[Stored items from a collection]
=== Begin Enclosure ===
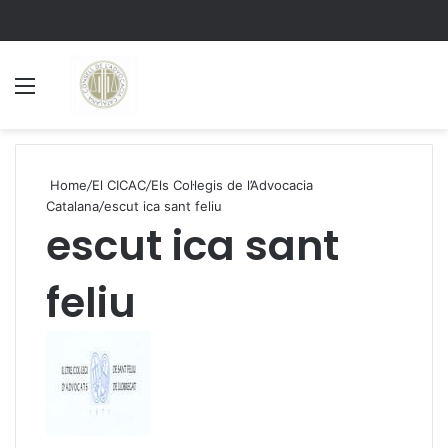
Menu
S
Home
/
El CICAC
/
Els Col·legis de l’Advocacia
Catalana
/
escut ica sant feliu
escut ica sant
feliu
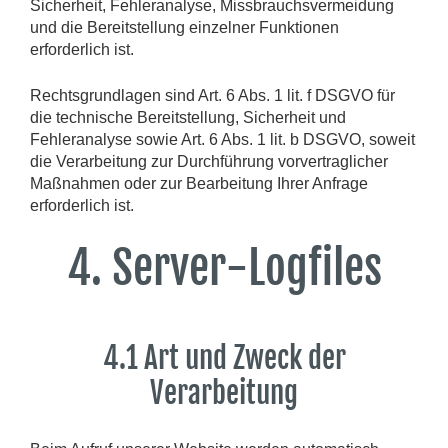
Sicherheit, Fehleranalyse, Missbrauchsvermeidung
und die Bereitstellung einzelner Funktionen
erforderlich ist.
Rechtsgrundlagen sind Art. 6 Abs. 1 lit. f DSGVO für
die technische Bereitstellung, Sicherheit und
Fehleranalyse sowie Art. 6 Abs. 1 lit. b DSGVO, soweit
die Verarbeitung zur Durchführung vorvertraglicher
Maßnahmen oder zur Bearbeitung Ihrer Anfrage
erforderlich ist.
4. Server-Logfiles
4.1 Art und Zweck der
Verarbeitung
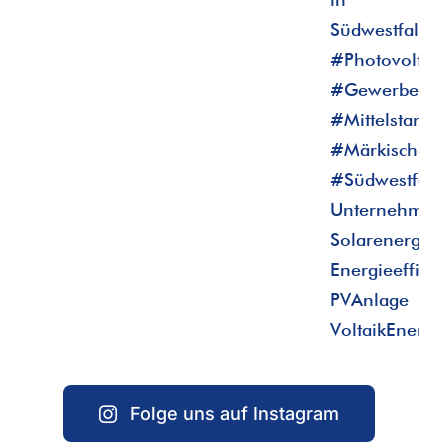
Folge uns auf Instagram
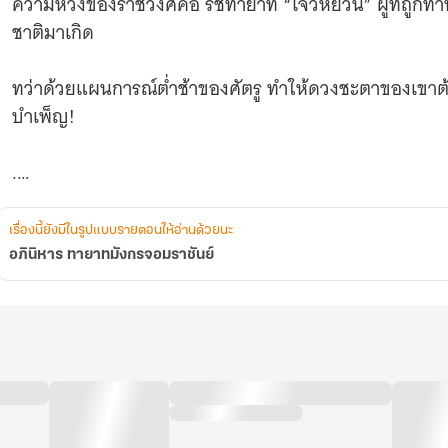
ความหวังของราชวงศ์คือ รัชทายาท “โจวหยวน” ผู้ที่ถูกท
ชาติมาเกิด
ทว่าด้วยแผนการณ์ต่ำช้าของศัตรู ทำให้ดวงชะตาของเขา
บำเพ็ญ!
.
การฝึกฝน “อักขระหยวน” จึงเป็นทางออกสุดท้าย ในการยับย
เรื่องนี้ยังมีในรูปแบบรายตอนให้อ่านด้วยนะ
อภินิหาร ทายาทมังกรจอมราชันย์
ชายหนุ่มผู้ถูกช่วงชิงชะตาอันยิ่งใหญ่ ต้องเผชิญกับหน
.
ภายภาคหน้าเขาจักต้องรุ่งโรจน์สะเทือนฟ้าดิน จักยืนยง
=== End Enclosure ===
INSTRUCTIONS FOR THE TASK:
Type the entries again verbatim. Drop the images.

RESULT OF THIS EXERCISE:
Menu
S
Home
/
El CICAC
/
Els Col·legis de l’Advocacia
Catalana
/
escut ica sant feliu
escut ica sant
feliu
Sicherheit, Fehleranalyse, Missbrauchsvermeidung
und die Bereitstellung einzelner Funktionen
erforderlich ist.
Rechtsgrundlagen sind Art. 6 Abs. 1 lit. f DSGVO für
die technische Bereitstellung, Sicherheit und
Fehleranalyse sowie Art. 6 Abs. 1 lit. b DSGVO, soweit
die Verarbeitung zur Durchführung vorvertraglicher
Maßnahmen oder zur Bearbeitung Ihrer Anfrage
erforderlich ist.
4. Server-Logfiles
4.1 Art und Zweck der
Verarbeitung
Folge uns auf Instagram
ความหวังของราชวงศ์คือ รัชทายาท “โจวหยวน” ผู้ที่ถูกท
ชาติมาเกิด
ทว่าด้วยแผนการณ์ต่ำช้าของศัตรู ทำให้ดวงชะตาของเขา
บำเพ็ญ!
.
การฝึกฝน “อักขระหยวน” จึงเป็นทางออกสุดท้าย ในการยับย
เรื่องนี้ยังมีในรูปแบบรายตอนให้อ่านด้วยนะ
อภินิหาร ทายาทมังกรจอมราชันย์
ชายหนุ่มผู้ถูกช่วงชิงชะตาอันยิ่งใหญ่ ต้องเผชิญกับหน
.
ภายภาคหน้าเขาจักต้องรุ่งโรจน์สะเทือนฟ้าดิน จักยืนยง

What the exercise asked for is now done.